ASSIGNMENT:
Word for word, copy out the data below, omitting pictures.

RECORDED DATA:
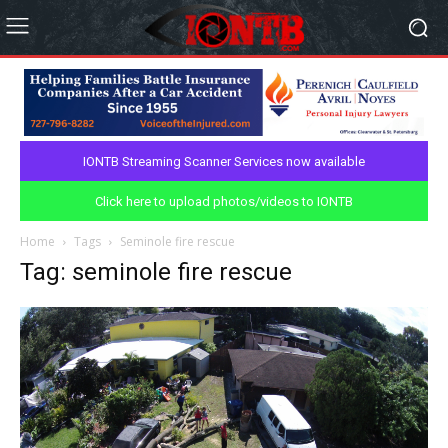
IONTB Streaming Scanner Services now available
Click here to upload photos/videos to IONTB
Home
Tags
Seminole fire rescue
Tag: seminole fire rescue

ANSWER TO THIS TASK:
IONTB Streaming Scanner Services now available
Click here to upload photos/videos to IONTB
Home
Tags
Seminole fire rescue
Tag: seminole fire rescue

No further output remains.